Why Food logging is a must and notes from a 62-year-old case study
By: Michael Beiter
University of Essex researchers have found that everyone eats an extra 900 calories a day compared to what they think they ate.
The headline reads: "Everyone eats three extra cheeseburgers a day than they admit, study shows."
Talk about an attention grabber!
The study looked at 221 adults average age of 54 and a range of body shapes. Participants kept a food log, and the researchers checked their accuracy with radioactive water and urine analysis.
This research puts the lie to the myth that obese people lie more about their food intake than those with healthy body weights. Both misreport by an average of 900 calories, which is equal to:
3 -- McDonald's Cheeseburgers
5 -- Pints of lager
7 -- Packets of ready salted crisps
18 -- Apples
300 -- Cherry tomatoes
We've known for a long time that self-reported food intakes are wildly inaccurate and usually several hundreds of calories under what we eat. Many factors contribute to the discrepancy between what we think we eat and what is true.
Regardless, this research is more evidence of the need for a food tracking system.

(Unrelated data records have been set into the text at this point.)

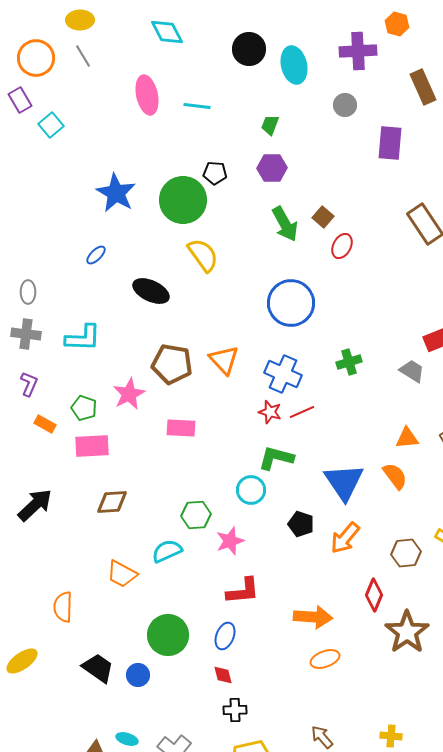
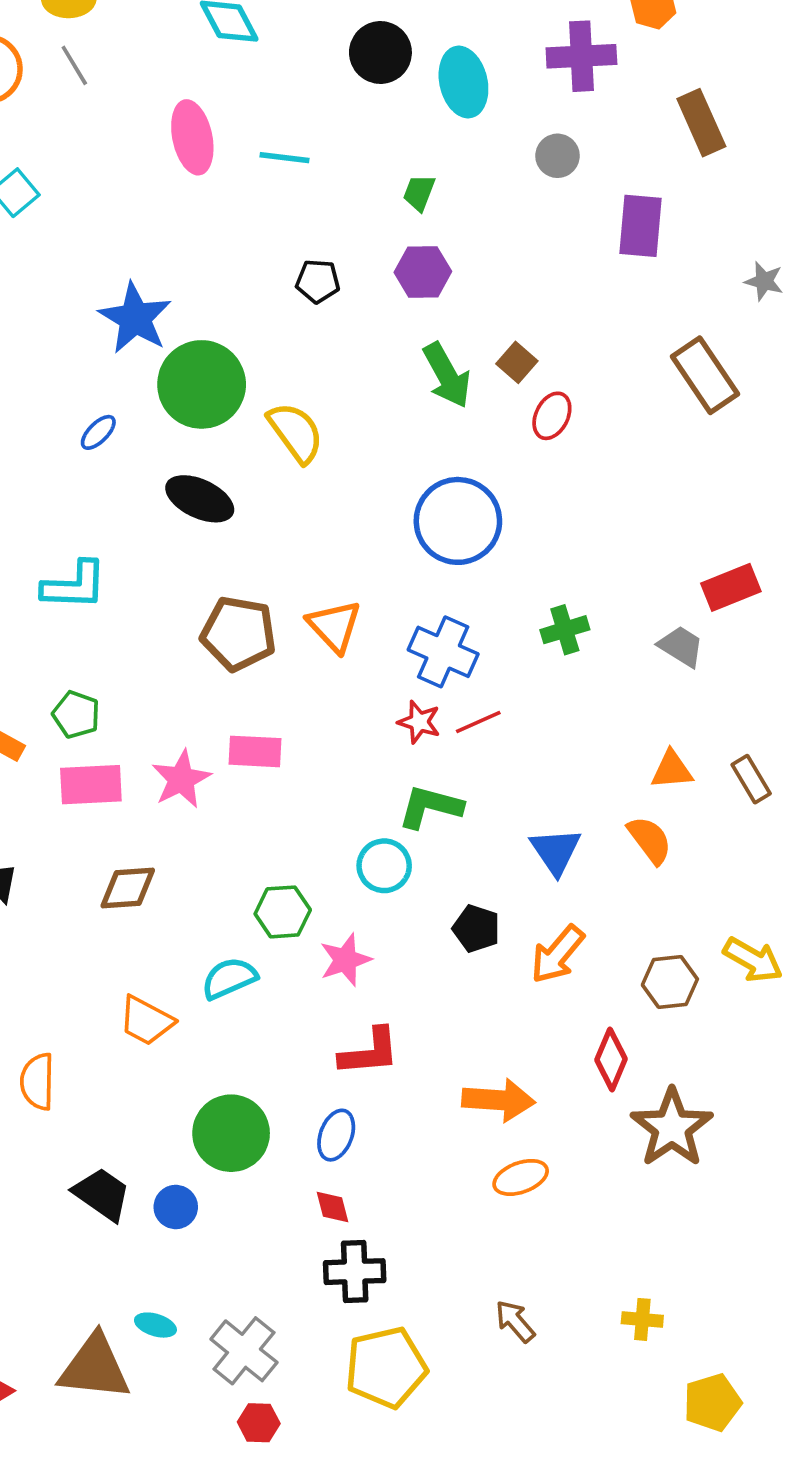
green circle: (183, 200) -> (202, 384), moved
pink star: (129, 394) -> (181, 779), moved
blue triangle: (344, 482) -> (556, 851), size x0.7
black cross: (235, 710) -> (355, 1272), size x1.4

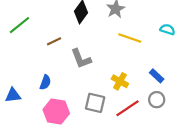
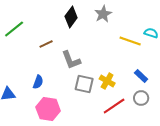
yellow line: (130, 38) -> (130, 41), moved
gray square: (95, 103) -> (84, 84), moved

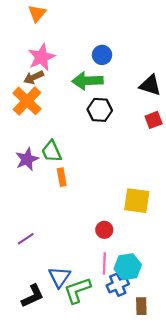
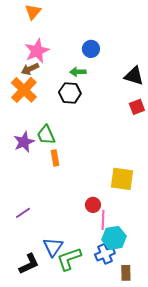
green arrow: (87, 81) -> (78, 72), size x0.6
black hexagon: (100, 110) -> (70, 93), moved
pink line: (104, 263) -> (103, 220), moved

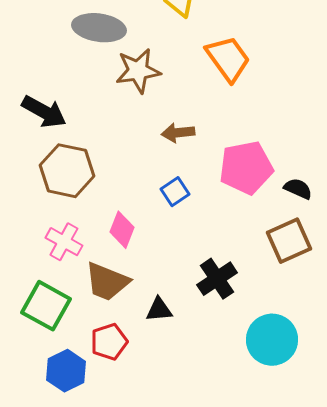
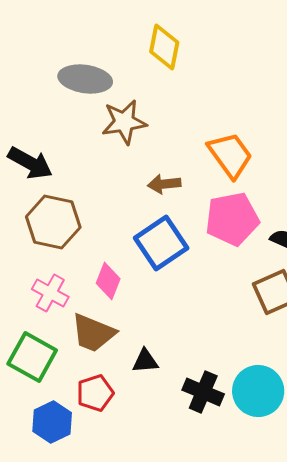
orange trapezoid: (228, 59) -> (230, 155), moved
blue square: (175, 192) -> (161, 243), size x1.8
black cross: (217, 279) -> (203, 392), moved, turned -33

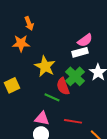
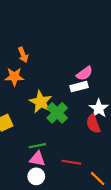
green cross: (75, 76) -> (57, 113), moved
red semicircle: (63, 86) -> (93, 124), moved
green line: (52, 97) -> (37, 146), moved, turned -35

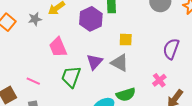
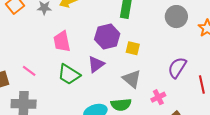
purple hexagon: (91, 19) -> (107, 37), moved
gray triangle: (120, 63) -> (132, 79), moved
green trapezoid: (71, 77) -> (69, 75), turned -90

We have the most accurate method of weighing portions and tracking them in an app, also known as flexible dieting or macro tracking.
To lose body fat, we have to reach a caloric deficit by reducing food intake. Reducing calories is unreliable when you guess what you ate; measurement is the only way.
I know; I wish it weren't true too. But if you want to get rid of body fat and reduce the complications that come with it, a food scale, bodyweight scale, and food tracking app are your best bet.
A 62-year-old woman who has worked with me for the last year made a great comment I wanted to share.
She said, "Once you convinced me to put my nutrition and workouts on autopilot, I discovered that I was too stressed. I would wake up at 3:45 am thinking about my to-do list. A conference that demanded sixteen hours a day of attention and collaboration burnt me out, especially since I refused to get too drunk like many attendees. Once I freed up the energy I used to devote to the next nutrition move or workout plan, I could finally see how much I'd been stressing. Reducing that load is my next target."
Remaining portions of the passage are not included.